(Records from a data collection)
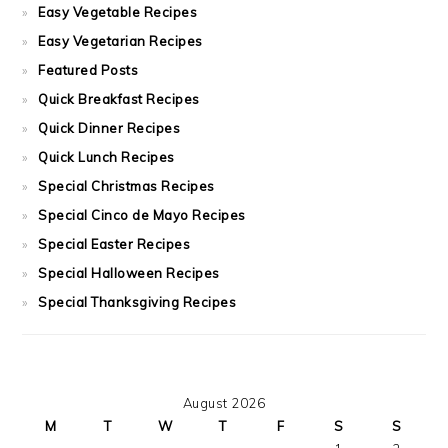
Easy Vegetable Recipes
Easy Vegetarian Recipes
Featured Posts
Quick Breakfast Recipes
Quick Dinner Recipes
Quick Lunch Recipes
Special Christmas Recipes
Special Cinco de Mayo Recipes
Special Easter Recipes
Special Halloween Recipes
Special Thanksgiving Recipes
August 2026
M
T
W
T
F
S
S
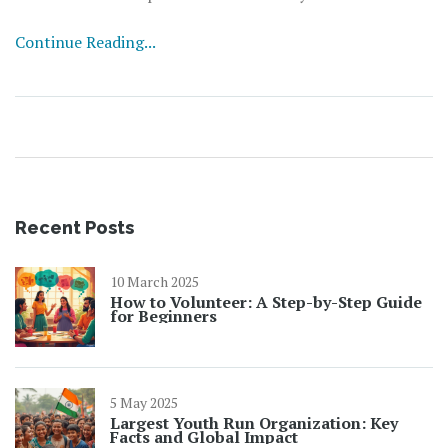
get on a random Wednesday. There’s a reason after-
Continue Reading...
school clubs rely on these events to boost sign-ups and
let students try out new hobbies risk-free. A Fun Day
isn’t just for laughs—it really helps kids connect and
discover what fires them up.
Recent Posts
10 March 2025
How to Volunteer: A Step-by-Step Guide
for Beginners
5 May 2025
Largest Youth Run Organization: Key
Facts and Global Impact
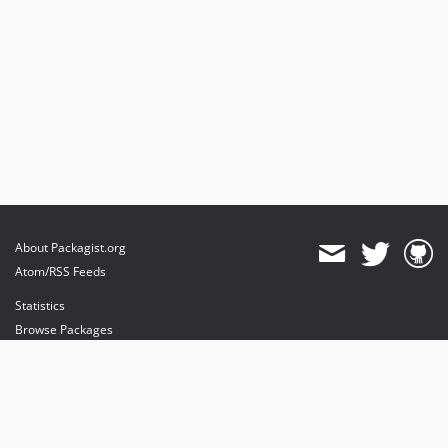
About Packagist.org
Atom/RSS Feeds
Statistics
Browse Packages
API
Mirrors
Status
Dashboard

(PROBLEM STATEMENT) For each line in the data that holds the word "Special", copy the line.

(EXERCISE ANSWER)
Special Christmas Recipes
Special Cinco de Mayo Recipes
Special Easter Recipes
Special Halloween Recipes
Special Thanksgiving Recipes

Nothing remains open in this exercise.